The Monster Energy NASCAR Cup Series youth movement will have to wait for now

by Ryan Isley

Is the Monster Energy NASCAR Cup Series about to go out with the old and in with the new? Kevin Harvick and Kyle Busch would like to think not. While NASCAR has been busy promoting its younger drivers, Harvick and Busch have been busy racking up points and wins.

When the season was about to begin, Busch spoke out about NASCAR’s marketing campaign that centered around younger drivers such as Ryan Blaney, Alex Bowman, Chase Elliott, Erik Jones, William Byron, Daniel Suarez and Darrell Wallace Jr, all drivers who are currently 26 years of age or younger. And then this past week at Texas Motor Speedway, there was a banner promoting the “new kids on the track” featuring those seven drivers.

But while NASCAR seems hellbent on marketing its younger drivers, the older drivers have done their own marketing with their driving. In the first seven races of the season, five were won by drivers who are 37 years of age or older and one was won by a 32-year-old (Busch). The only race won by a driver under 30 years old was the Daytona 500, won by Austin Dillon. The average age of the last six race winners is 39.6 years old.

jimmie and kevin 2Busch is letting his driving do the talking after stirring up a storm with his comments prior to the season. He reminded everyone that he was not going to be easily forgotten at Texas, when he took matters into his own hands and beat all those younger drivers (and everyone else) in the O’Reilly Auto Parts 500 for his first win of 2018.

The 42-year-old Harvick finished second, just not able to run down the dominant car of Busch.

It was just more of the norm for Busch and Harvick this season. Before picking up a win at Texas, Busch had finished second or third in four straight races. That streak included back-to-back runner-up finishes to Harvick, who entered Texas having already picked up three wins on the season and had finished fifth the week before at Martinsville.

The old guys aren’t just winning, either. They are littering the leaderboard with top-5 finishes.

Through seven races, drivers who are at least 32 years of age have 27 top-5 finishes out of a possible 35 spots, with one race being a sweep of the top-5 and two others having four drivers at least 32 years old in the top-5. In the last six races, there have been 26 top-5 finishes by drivers 32 years of age or older. And only three drivers have five top-5 finishes – Busch, Harvick and 37-year-old Martin Truex Jr, who also has a win.

The drivers featured on the Texas banner have just a combined six top-5s and 17 top-10s this season.

Busch leads the points standings, and seven of the top nine are at least 32 years old. The only driver under 27 years of age is Blaney, who has three top-5s and five top-10s so far in the 24-year-old’s third full-time season in the MENCS.

Things don’t look much better this week for the young guns, either.

As the MENCS heads to Bristol Motor Speedway, Busch and Harvick have to be smiling ear-to-ear.
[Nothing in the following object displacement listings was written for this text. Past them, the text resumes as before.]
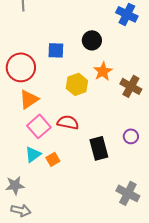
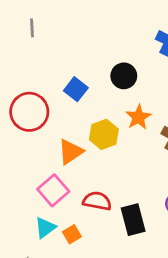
blue square: (56, 50) -> (76, 89), turned 36
orange triangle: (29, 99) -> (71, 152), moved
red semicircle: (68, 122) -> (97, 201), moved

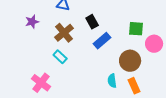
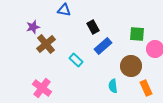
brown cross: (64, 33) -> (46, 44), moved
cyan rectangle: (60, 57) -> (76, 60), moved
orange rectangle: (134, 86) -> (146, 88), moved

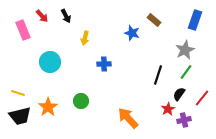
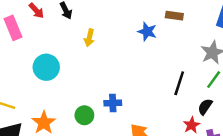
brown rectangle: (154, 20) -> (174, 16), turned -32
blue cross: (104, 64) -> (113, 103), moved

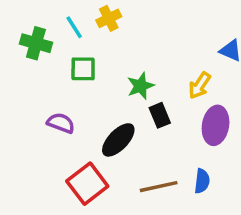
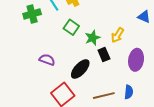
green cross: (36, 43) -> (32, 14), turned -30
green square: (83, 69) -> (71, 27), moved, turned 35
yellow arrow: (200, 85) -> (118, 35), moved

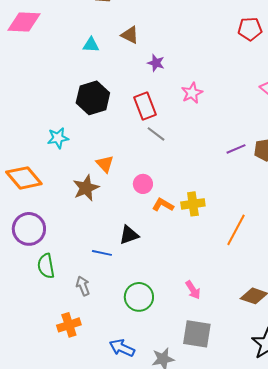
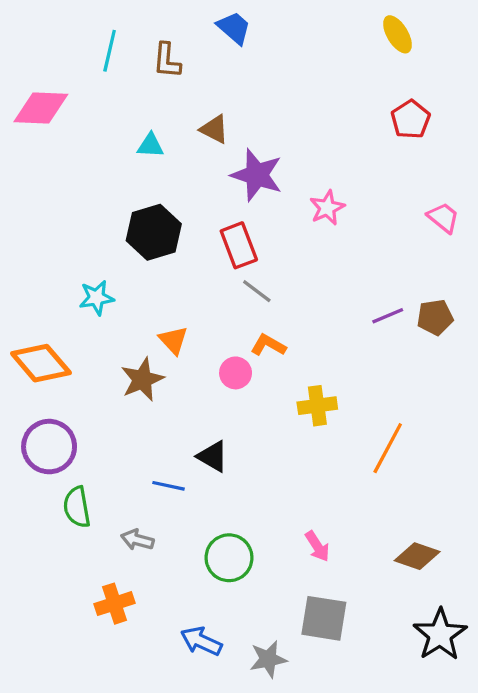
red pentagon: (250, 29) -> (411, 119), turned -30
purple star: (156, 63) -> (257, 175), size x1.8
pink star: (192, 93) -> (327, 208), moved
orange L-shape: (163, 205) -> (268, 345), moved
black triangle: (129, 235) -> (213, 456), turned 50
gray arrow: (83, 286) -> (137, 540), turned -54

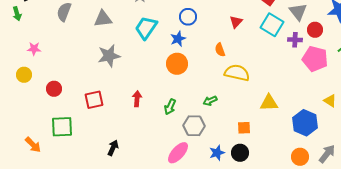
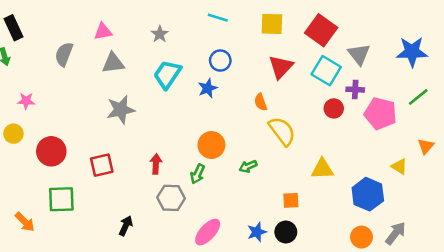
red triangle: (236, 22) -> (281, 67), size x1.5
red circle: (315, 30) -> (334, 108), moved
orange circle: (177, 64) -> (211, 145), moved
yellow semicircle: (237, 73) -> (282, 131), turned 40
red circle: (54, 89) -> (51, 151), size x1.5
gray hexagon: (194, 126) -> (171, 198), moved

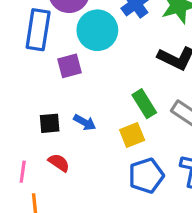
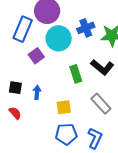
purple square: (69, 66) -> (36, 56), turned -35
green rectangle: (144, 104) -> (76, 74), moved
blue arrow: (85, 122) -> (37, 92), turned -128

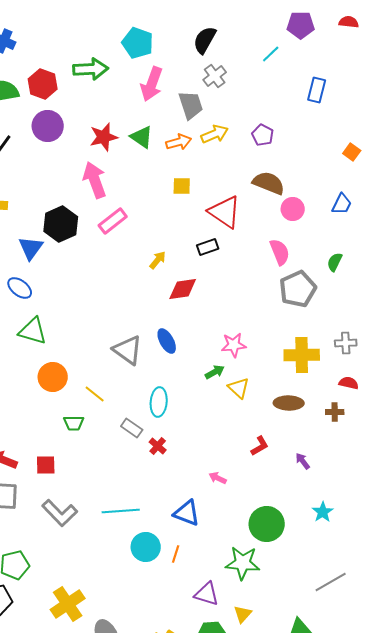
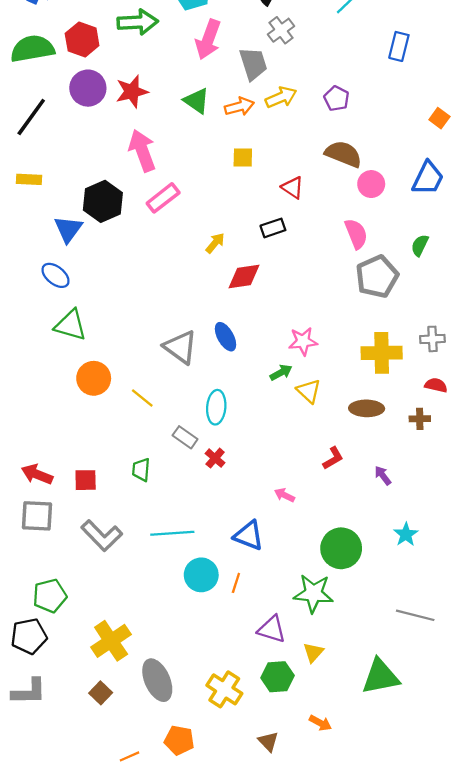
red star: (104, 137) -> (132, 92), moved
blue trapezoid: (342, 204) -> (428, 178), size x1.4
red triangle: (225, 212) -> (293, 188), size x0.6
green trapezoid: (74, 423) -> (141, 470), moved, turned 95
gray line: (331, 582) -> (415, 615), turned 44

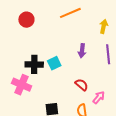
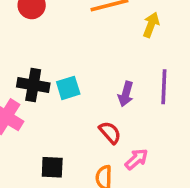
yellow arrow: (104, 26) -> (151, 25), moved
purple arrow: (82, 51) -> (126, 94), moved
Busch’s six wins and Harvick’s 12 top-5s are the most among active drivers. Busch has also led more laps than any other current drivers at Bristol with 2,116.

In the two races at Bristol in 2018, the winners were 41-year-old Jimmie Johnson and 32-year-old Kyle Busch. The top-5 in each race was dominated by older drivers, with the average age of the top-5 in the spring race was 38 years old and the average in the fall race was 34.6. Altogether, the average age of a top-5 finisher in 2018 at Bristol was 36.3 years old.

The younger drivers will eventually get their chance to shine on NASCAR’s biggest stage, but the older guys aren’t ready to move over and just let them take it.  But when they do, NASCAR will start promoting another batch of young drivers and the cycle will start all over.